Monday 1 January 2024

Reading List 2023

Last year, I started keeping a list of the books I had read. The list continues:  

  • No Friend but the Mountains - Behrouz Boochani
  • Birmingham: It's not Shit: Fifty things that delight about Birmingham - Jon Bounds, Jon Hickman and Danny Smith
  • Goodnight Mister Tom - Michelle Magorian
  • Under the Almond Tree - Laura McVeigh
  • The Finkler Question - Howard Jacobson
  • The Forgotten Life of Arthur Pettinger - Suzanne Fortin 
  • The Northern Monkey Survival Guide - Tim Collins
  • The Mammoth Cheese - Sheri Holman
  • Hidden Figures - Margot Lee Shetterly
  • The Time Keeper- Mitch Albom
  • Still Alice - Lisa Genova
  • French Children Don't Throw Food - Pamela Druckerman 
  • The Resurrectionist - James Bradley
  • When Hitler Stole Pink Rabbit - Judith Kerr
  • Gironimo!
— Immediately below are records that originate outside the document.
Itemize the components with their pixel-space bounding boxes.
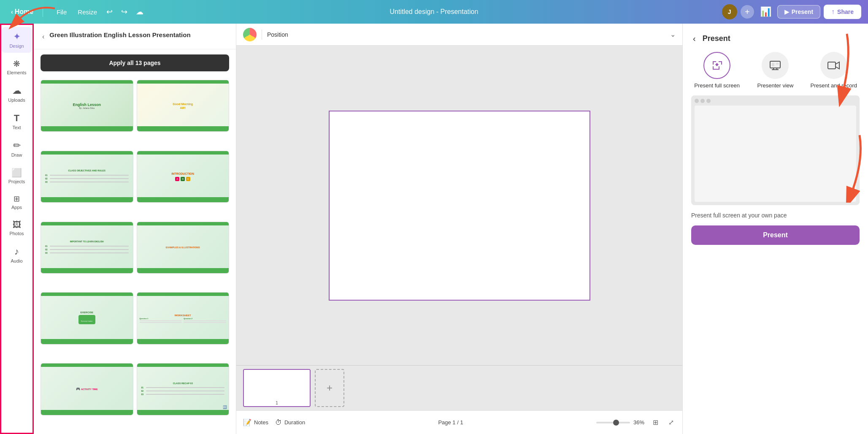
slide-thumb-9[interactable]: 🎮 ACTIVITY TIME xyxy=(41,363,133,415)
resize-menu[interactable]: Resize xyxy=(73,6,102,18)
slide8-title: WORKSHEET xyxy=(175,314,191,317)
template-title: Green Illustration English Lesson Presen… xyxy=(49,30,190,39)
canvas-slide[interactable] xyxy=(329,111,590,301)
text-label: Text xyxy=(12,125,21,130)
add-collaborator-button[interactable]: + xyxy=(741,5,754,19)
home-button[interactable]: ‹ Home xyxy=(7,5,38,18)
user-avatar[interactable]: J xyxy=(722,4,737,19)
toolbar-divider xyxy=(262,30,262,40)
present-label: Present xyxy=(792,8,813,15)
photos-label: Photos xyxy=(9,231,24,236)
filmstrip-slide-1[interactable]: 1 xyxy=(243,369,311,407)
present-presenter-option[interactable]: Presenter view xyxy=(749,52,801,89)
slide-thumb-4[interactable]: INTRODUCTION A B C xyxy=(137,151,230,203)
present-panel-header: ‹ Present xyxy=(691,32,860,45)
home-label: Home xyxy=(15,8,33,16)
preview-dot-1 xyxy=(695,99,699,103)
present-fullscreen-label: Present full screen xyxy=(694,82,740,89)
slide-thumb-7[interactable]: EXERCISE Exercise button xyxy=(41,292,133,344)
left-panel: ‹ Green Illustration English Lesson Pres… xyxy=(34,24,236,434)
audio-icon: ♪ xyxy=(14,246,19,257)
top-nav: File Resize xyxy=(51,6,102,18)
redo-button[interactable]: ↪ xyxy=(119,5,130,19)
preview-slide xyxy=(695,106,856,202)
position-label: Position xyxy=(267,31,288,38)
preview-dots xyxy=(695,99,856,103)
undo-button[interactable]: ↩ xyxy=(104,5,115,19)
present-record-option[interactable]: Present and record xyxy=(808,52,860,89)
grid-view-button[interactable]: ⊞ xyxy=(651,417,660,428)
photos-icon: 🖼 xyxy=(13,220,21,230)
text-icon: T xyxy=(14,113,19,124)
slide-thumb-5[interactable]: IMPORTANT TO LEARN ENGLISH 01 02 03 xyxy=(41,222,133,274)
slide-thumb-2[interactable]: Good MorningAll!! xyxy=(137,80,230,132)
fullscreen-button[interactable]: ⤢ xyxy=(667,417,676,428)
cloud-save-button[interactable]: ☁ xyxy=(133,5,146,19)
zoom-slider-thumb xyxy=(613,420,619,426)
slide10-badge: 🔤 xyxy=(223,405,227,409)
present-action-button[interactable]: Present xyxy=(691,225,860,245)
sidebar-item-elements[interactable]: ❋ Elements xyxy=(2,54,32,79)
filmstrip-slide-1-number: 1 xyxy=(276,401,278,405)
present-record-label: Present and record xyxy=(811,82,857,89)
canvas-main xyxy=(236,46,682,365)
share-icon: ↑ xyxy=(831,8,835,16)
sidebar-item-design[interactable]: ✦ Design xyxy=(2,27,32,53)
present-panel-title: Present xyxy=(703,34,730,43)
sidebar-item-draw[interactable]: ✏ Draw xyxy=(2,136,32,162)
sidebar-item-projects[interactable]: ⬜ Projects xyxy=(2,163,32,188)
present-options: Present full screen Presenter view xyxy=(691,52,860,89)
slide-thumb-1[interactable]: English Lesson By: Juliana Silva xyxy=(41,80,133,132)
color-circle[interactable] xyxy=(243,28,257,41)
sidebar-item-uploads[interactable]: ☁ Uploads xyxy=(2,81,32,107)
slide-thumb-8[interactable]: WORKSHEET Question 1 Question 2 xyxy=(137,292,230,344)
zoom-controls: 36% xyxy=(596,419,644,426)
slide2-title: Good MorningAll!! xyxy=(173,102,193,110)
notes-icon: 📝 xyxy=(243,418,251,426)
slide-thumb-6[interactable]: EXAMPLES & ILLUSTRATIONS xyxy=(137,222,230,274)
present-back-button[interactable]: ‹ xyxy=(691,32,698,45)
sidebar-item-apps[interactable]: ⊞ Apps xyxy=(2,190,32,214)
slide8-cols: Question 1 Question 2 xyxy=(140,317,227,323)
collapse-panel-button[interactable]: ‹ xyxy=(41,31,46,42)
duration-label: Duration xyxy=(284,419,305,426)
preview-dot-3 xyxy=(706,99,711,103)
slide-thumb-10[interactable]: CLASS RECAP 03 01 02 03 🔤 xyxy=(137,363,230,415)
file-menu[interactable]: File xyxy=(51,6,72,18)
apply-all-button[interactable]: Apply all 13 pages xyxy=(41,54,229,71)
slide-thumb-3[interactable]: CLASS OBJECTIVES AND RULES 01 02 03 xyxy=(41,151,133,203)
draw-icon: ✏ xyxy=(13,140,21,151)
slide-filmstrip: 1 + xyxy=(236,365,682,410)
sidebar-item-photos[interactable]: 🖼 Photos xyxy=(2,216,32,240)
slide1-title: English Lesson xyxy=(73,103,101,107)
projects-icon: ⬜ xyxy=(11,168,22,178)
slide4-title: INTRODUCTION xyxy=(171,172,194,175)
apps-label: Apps xyxy=(11,205,22,210)
sidebar-item-text[interactable]: T Text xyxy=(2,108,32,134)
duration-icon: ⏱ xyxy=(275,419,282,426)
present-fullscreen-icon xyxy=(703,52,730,79)
topbar-right-actions: J + 📊 ▶ Present ↑ Share xyxy=(722,4,861,20)
audio-label: Audio xyxy=(11,258,22,263)
design-label: Design xyxy=(9,43,24,49)
filmstrip-add-slide[interactable]: + xyxy=(315,369,344,407)
zoom-slider[interactable] xyxy=(596,422,630,423)
share-button[interactable]: ↑ Share xyxy=(824,5,861,19)
analytics-button[interactable]: 📊 xyxy=(757,4,774,20)
elements-label: Elements xyxy=(7,70,27,75)
page-info: Page 1 / 1 xyxy=(438,419,463,426)
slide10-content: 01 02 03 xyxy=(140,385,227,396)
present-fullscreen-option[interactable]: Present full screen xyxy=(691,52,743,89)
uploads-label: Uploads xyxy=(8,98,25,103)
share-label: Share xyxy=(837,8,854,15)
present-button[interactable]: ▶ Present xyxy=(777,5,820,19)
notes-button[interactable]: 📝 Notes xyxy=(243,418,268,426)
slide1-sub: By: Juliana Silva xyxy=(79,107,95,109)
projects-label: Projects xyxy=(8,179,25,184)
duration-button[interactable]: ⏱ Duration xyxy=(275,419,305,426)
sidebar-item-audio[interactable]: ♪ Audio xyxy=(2,242,32,268)
present-panel: ‹ Present Present full screen xyxy=(682,24,868,434)
apps-icon: ⊞ xyxy=(14,194,20,203)
svg-rect-1 xyxy=(772,63,774,66)
canvas-expand-icon[interactable]: ⌄ xyxy=(670,30,676,38)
Riding the Very Terrible 1914 Tour of Italy - Tim Moore
  • Stand Up Ferran Burke - Steven Camden
  • Gilead - Marilynne Robinson
  • Attention All Shipping: A Journey Round the Shipping Forecast - Charlie Connelly
  • Gangsta Rap - Benjamin Zephaniah 
  • Demon Copperhead - Barbara Kingsolver
  • The Island of Missing Trees - Elif Shafak
  • Mrs Dalloway - Virginia Woolf
  • Small Things Like These - Claire Keegan
  • The Women of Troy - Pat Barker
  • The Keeper of Stories - Sally Page
  • The Last Family in England - Matt Haig
  • The Silence of the Girls - Pat Barker
  • The Possession of Mr Cave - Matt Haig
  • The Chalet School Christmas Story Book - Ruth Jolly and Adrienne Fitzpatrick (Ed)
  • Blood and Gold: A Journey of Shadows - Mara Menzies
  • Double Vision - Pat Barker

There was also some poetry but you don't (or I don't) read a whole book of that, as such, so they didn't make the list; plus there were a number of children's picture books in the mix which I haven't listed, although Michael Rosen's The Sad Book is definitely worth a mention, as is all-time favourite The Night Before Christmas which I read as a bedtime story to the children staying over on Christmas Eve, definitely as much because I wanted to as because they did! 

Having just finished the last of the ones above, yesterday I started reading On Heroes and Tombs by Ernesto Sabato, but that one is really for next year's list.